No clocks. No sense of time. Just waiting. A fridge-bot rolls by, distributing white cardboard lunch boxes. Damian watches others open theirs: bologna sandwich, corn chips, juice box. Like school lunches from his youth.

Utility

He eats everything. Memory floods in—lunch at home, back when he ignored grilled organic chicken breast marinated in Meyer lemon and rosemary, farro salad with heirloom tomatoes and feta, roasted golden beets with balsamic glaze, fresh-pressed apple-ginger juice, and almond flour lemon bars dusted with powdered sugar. He traded all that for a Lunchables tray.
A fridge-bot calls his name. “Glickman! Come to the office!”
“Yo!” He rises and walks.
Another bot flashes red lights and blares, “ゴミを拾って、適切な容器に捨てろ!” He picks up his trash and tosses it in a trash can near an office. Then enters the office. “Come in, Damian. Sit.”
He sits.

“I’m Saito Mari. We’ll conduct this interview in English. Let me explain why you’re here. You owe us money. Your presence on our submarine cost us dearly. Transporting our associates back to Japan wasn’t free. Neither were the meals, the geisha, or the personal chef. You’re in our brig now, accumulating debt. We expect payment.”
“I can pay. Give me my phone—I’ll wire it.”
“We checked your accounts. You can’t afford us.”
“I can. This dump isn’t that expensive. That submarine and the geisha were low rent. I could build a better one.”
Mari’s eyes flash. “Maybe you could. But we need you for something else.”
“What!?”

Social Work Eval – The Brig

This is What

The brig operates as a Saito-Gumi debtors’ prison for NUUSA military and civilian offenders. Technically, inmates can earn enough to pay off their debt and leave. Each year, a few do. They get a drunken send-off. Enough to keep the fiction alive.

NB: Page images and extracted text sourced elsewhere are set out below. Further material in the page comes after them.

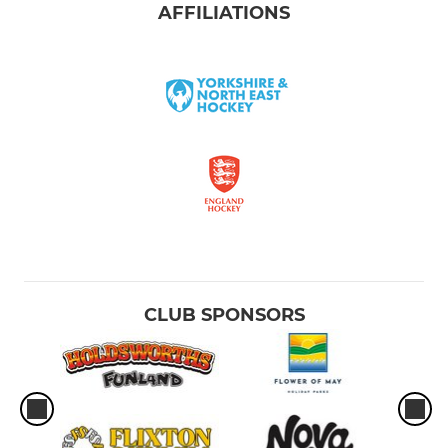
AFFILIATIONS
CLUB SPONSORS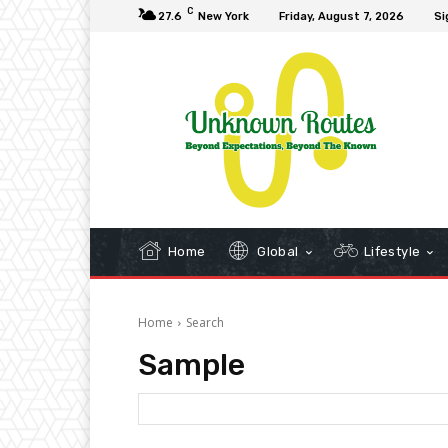
C
27.6
New York
Friday, August 7, 2026
Si
Home
Global
Lifestyle
Home
Search
Sample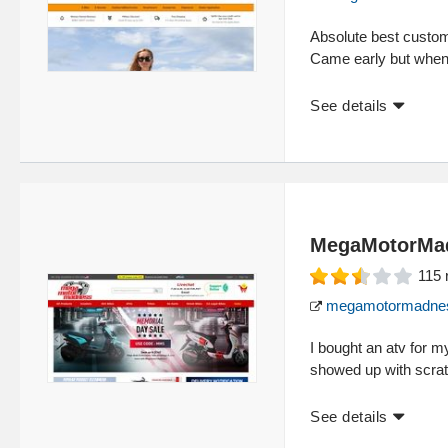
Absolute best custom
Came early but when
See details
MegaMotorMa
115
megamotormadne
I bought an atv for m
showed up with scra
See details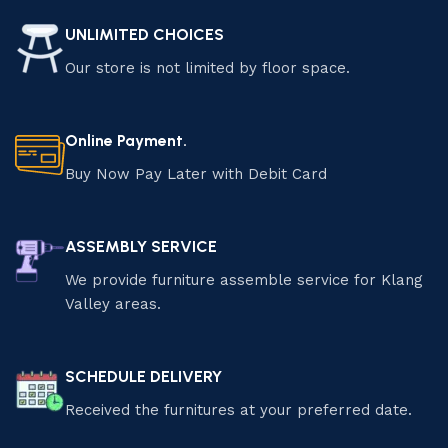
UNLIMITED CHOICES
Our store is not limited by floor space.
Online Payment.
Buy Now Pay Later with Debit Card
ASSEMBLY SERVICE
We provide furniture assemble service for Klang
Valley areas.
SCHEDULE DELIVERY
Received the furnitures at your preferred date.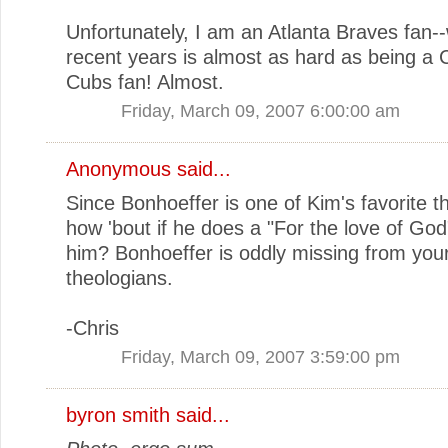
Unfortunately, I am an Atlanta Braves fan--
recent years is almost as hard as being a 
Cubs fan! Almost.
Friday, March 09, 2007 6:00:00 am
Anonymous said...
Since Bonhoeffer is one of Kim's favorite t
how 'bout if he does a "For the love of God"
him? Bonhoeffer is oddly missing from your 
theologians.
-Chris
Friday, March 09, 2007 3:59:00 pm
byron smith
said...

Damian committed murder—he killed Inger’s Door Dash driver. Then he climbed aboard a submarine he had no right to enter. Saito-Gumi saw him drowning and decided to repurpose his misery.

He knows things, understands Hive-connected humanoid robots. He has money—not enough to buy freedom, but enough to be useful.

Saito-Gumi assigns him to evaluate MKRs returned from service. Each unit goes through triage: refurbish, redeploy, part out, or scrap. MKRs aren’t sold—only leased. Every returned unit enters a warehouse for processing.

Mari leans forward. “Mr. Glickman, we have work for you. It might help you pay your debt.”